BAB V DAMPAK REVOLUSI HIJAU TERHADAP KEHIDUPAN
SOSIAL, BUDAYA DAN EKONOMI MASYARAKAT SUKAWENING-
GARUT 1970-1990
Pada bab lima ini, penulis menganalisis dampak pelaksanaan Revolusi
Hijau di Sukawening-Garut terhadap kehidupan sosial, budaya dan ekonomi
masyarakat pada kurun waktu 1970-1990. Selain itu juga dikaji lebih
komprehensif lagi tentang perubahan sosial yang terjadi seperti status dan peran
petani, stratifikasi sosial, pola konsumtif, pola pikir modern pada masyarakat
Sukawening-Garut ketika dilaksanakannya program Revolusi Hijau.

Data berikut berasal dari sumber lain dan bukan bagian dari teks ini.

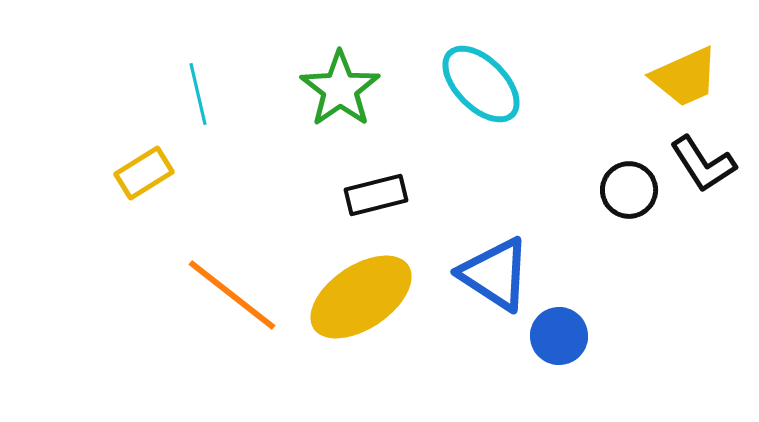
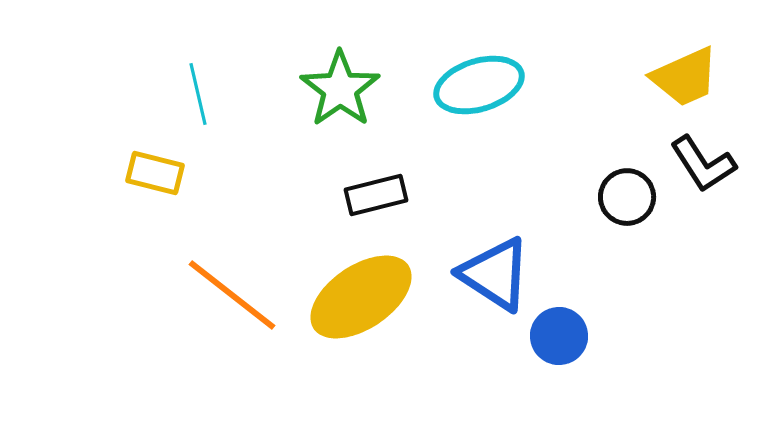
cyan ellipse: moved 2 px left, 1 px down; rotated 62 degrees counterclockwise
yellow rectangle: moved 11 px right; rotated 46 degrees clockwise
black circle: moved 2 px left, 7 px down
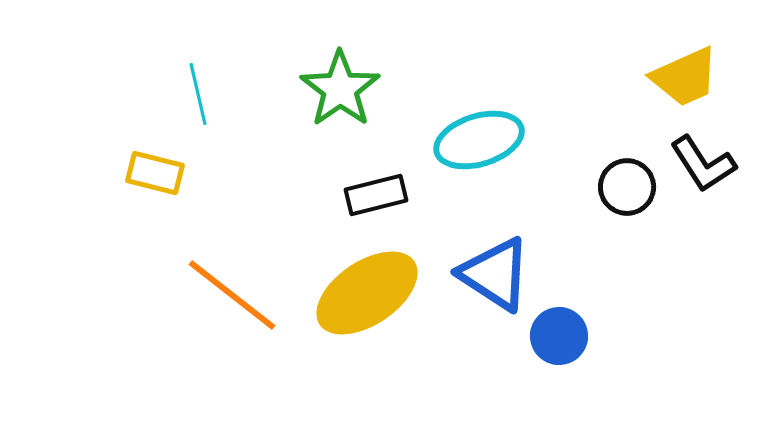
cyan ellipse: moved 55 px down
black circle: moved 10 px up
yellow ellipse: moved 6 px right, 4 px up
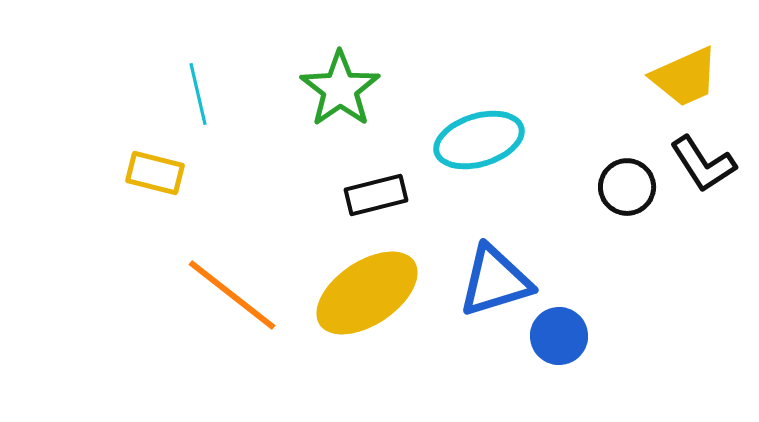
blue triangle: moved 7 px down; rotated 50 degrees counterclockwise
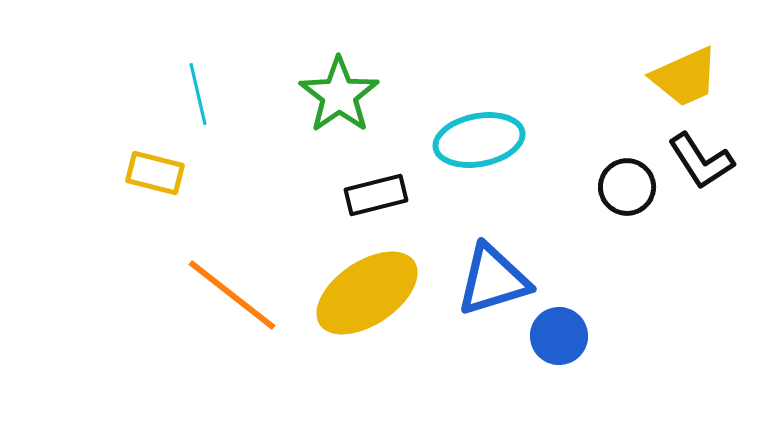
green star: moved 1 px left, 6 px down
cyan ellipse: rotated 6 degrees clockwise
black L-shape: moved 2 px left, 3 px up
blue triangle: moved 2 px left, 1 px up
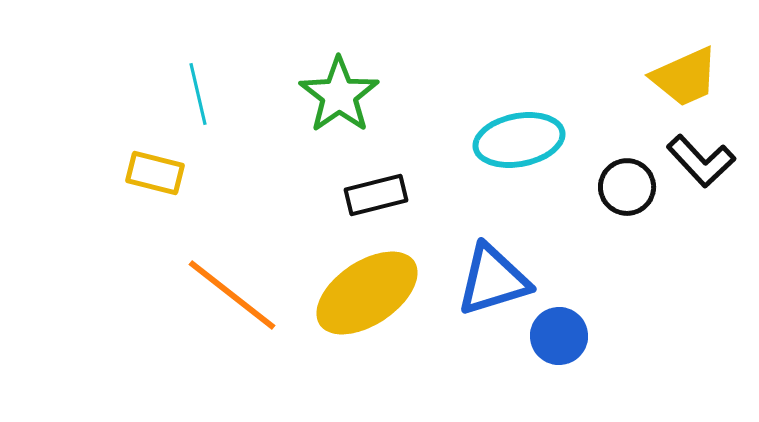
cyan ellipse: moved 40 px right
black L-shape: rotated 10 degrees counterclockwise
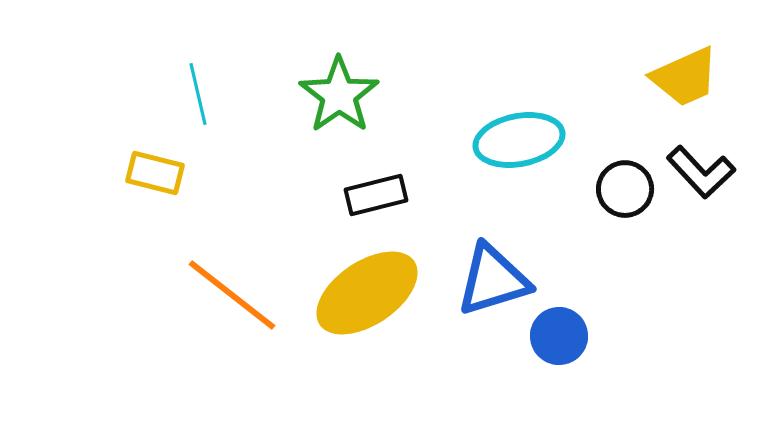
black L-shape: moved 11 px down
black circle: moved 2 px left, 2 px down
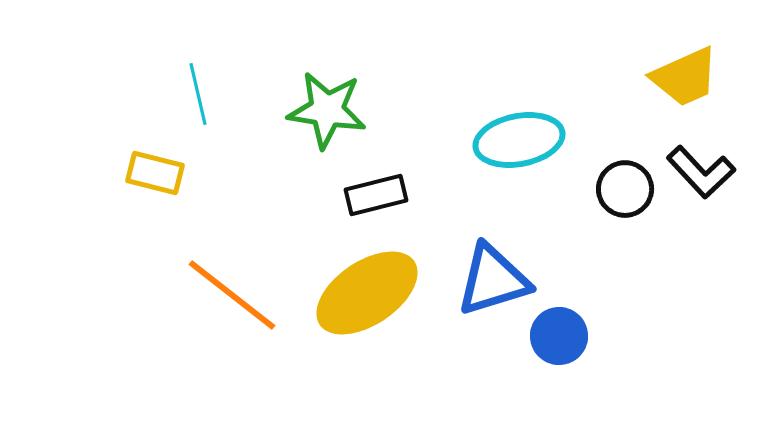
green star: moved 12 px left, 15 px down; rotated 28 degrees counterclockwise
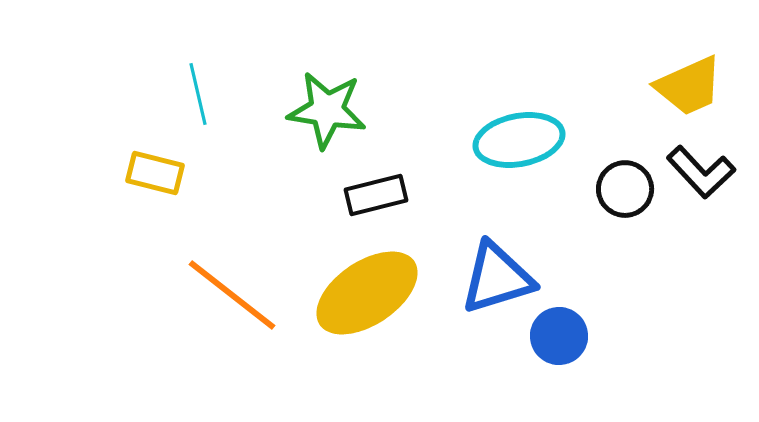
yellow trapezoid: moved 4 px right, 9 px down
blue triangle: moved 4 px right, 2 px up
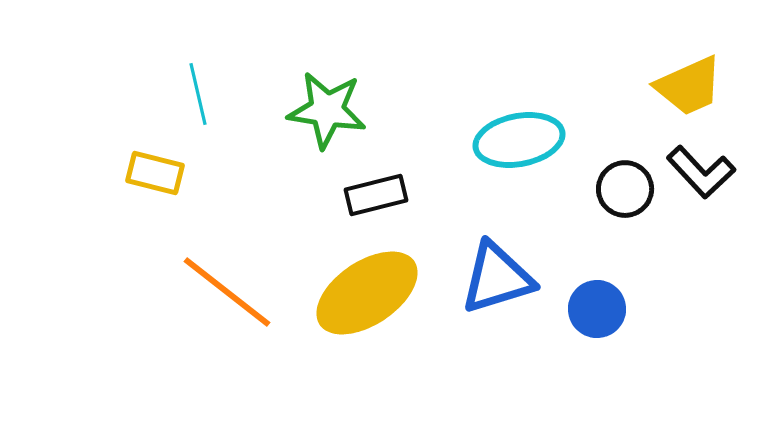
orange line: moved 5 px left, 3 px up
blue circle: moved 38 px right, 27 px up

BAB VI KESIMPULAN DAN REKOMENDASI
Pada dasarnya pada bab ini penulis menuangkan interpretasinya setelah
menganalisis hasil penelitian tersebut. Bab kesimpulan ini bukan merupakan
rangkuman penelitian, melainkan hasil pemahaman penulis dalam memecahkan
permasalahan. Dalam menuliskan kesimpulan ini bisa dituangkan dengan cara
butir demi butir atau pun dalam bentuk uraian padat. Di sini juga dituangkan
mengenai rekomendasi atau saran baik untuk pembaca pada umumnya atau pun
untuk instansi tertentu.
22
DAFTAR PUSTAKA
Pada bagian ini, dituliskan sumber-sumber bacaan yang digunakan oleh
penulis ketika melakukan penelitian. Sumber disini bisa berupa buku, majalah,
surat kabar, draf atau dokumen dari kecamatan, daftar informan dan masih banyak
lagi. Penulisan daftar pustaka disesuaikan dengan kaidah yang berlaku.
LAMPIRAN-LAMPIRAN
Pada bagian ini berisi semua dokumen yang digunakan dalam penelitian
oleh penulis. Setiap lampiran diberi nomor urut serta diberi judul agar
memudahkan pembaca.
RIWAYAT HIDUP
Pada bagian ini penulis menjabarkan mengenai riwayat hidupnya secara
singkat dan jelas. Sementara itu juga dijabarkan mengenai pengalaman
berorganisasi serta prestasi penulis yang pernah diraih.